[Transcribed page contents]
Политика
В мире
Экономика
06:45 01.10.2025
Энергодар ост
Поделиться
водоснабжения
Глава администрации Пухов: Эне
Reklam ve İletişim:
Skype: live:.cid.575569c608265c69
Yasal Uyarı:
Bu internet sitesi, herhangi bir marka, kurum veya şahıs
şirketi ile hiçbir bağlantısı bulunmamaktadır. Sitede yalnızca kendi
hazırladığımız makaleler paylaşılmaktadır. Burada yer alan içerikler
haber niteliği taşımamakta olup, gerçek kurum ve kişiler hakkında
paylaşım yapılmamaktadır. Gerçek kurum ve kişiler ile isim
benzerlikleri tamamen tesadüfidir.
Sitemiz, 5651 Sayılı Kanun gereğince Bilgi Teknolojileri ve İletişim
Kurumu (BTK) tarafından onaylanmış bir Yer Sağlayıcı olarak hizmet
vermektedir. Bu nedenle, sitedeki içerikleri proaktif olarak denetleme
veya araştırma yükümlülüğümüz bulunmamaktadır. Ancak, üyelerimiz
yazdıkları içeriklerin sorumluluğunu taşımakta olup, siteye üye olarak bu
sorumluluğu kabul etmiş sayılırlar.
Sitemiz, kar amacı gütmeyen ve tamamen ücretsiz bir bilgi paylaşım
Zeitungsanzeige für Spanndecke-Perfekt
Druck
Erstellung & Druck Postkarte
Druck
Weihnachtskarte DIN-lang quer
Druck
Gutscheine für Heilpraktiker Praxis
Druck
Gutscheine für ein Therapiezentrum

* * *

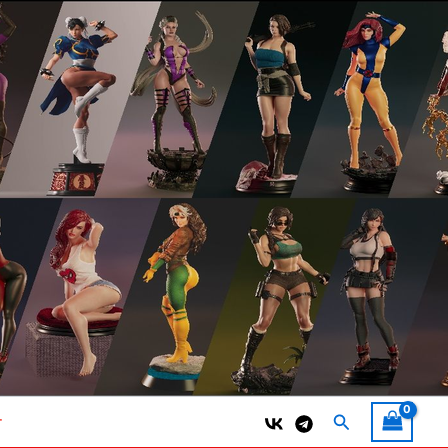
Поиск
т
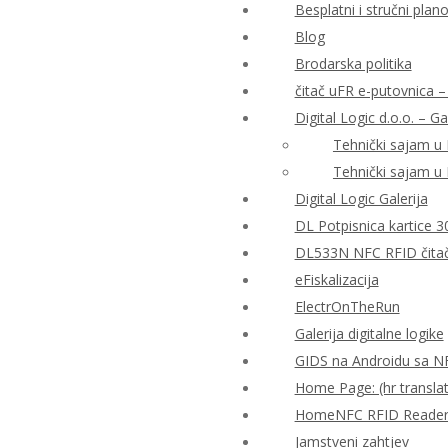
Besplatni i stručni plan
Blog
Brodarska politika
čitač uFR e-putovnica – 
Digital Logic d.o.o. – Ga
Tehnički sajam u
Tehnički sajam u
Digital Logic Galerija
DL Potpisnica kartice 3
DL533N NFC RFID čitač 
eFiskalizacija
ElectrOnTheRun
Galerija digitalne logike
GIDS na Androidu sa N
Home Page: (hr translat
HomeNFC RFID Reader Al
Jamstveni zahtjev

**Work instructions**:
Go through the records and gather the lines that hold "tamamen".

**Problem solution**:
benzerlikleri tamamen tesadüfidir.
Sitemiz, kar amacı gütmeyen ve tamamen ücretsiz bir bilgi paylaşım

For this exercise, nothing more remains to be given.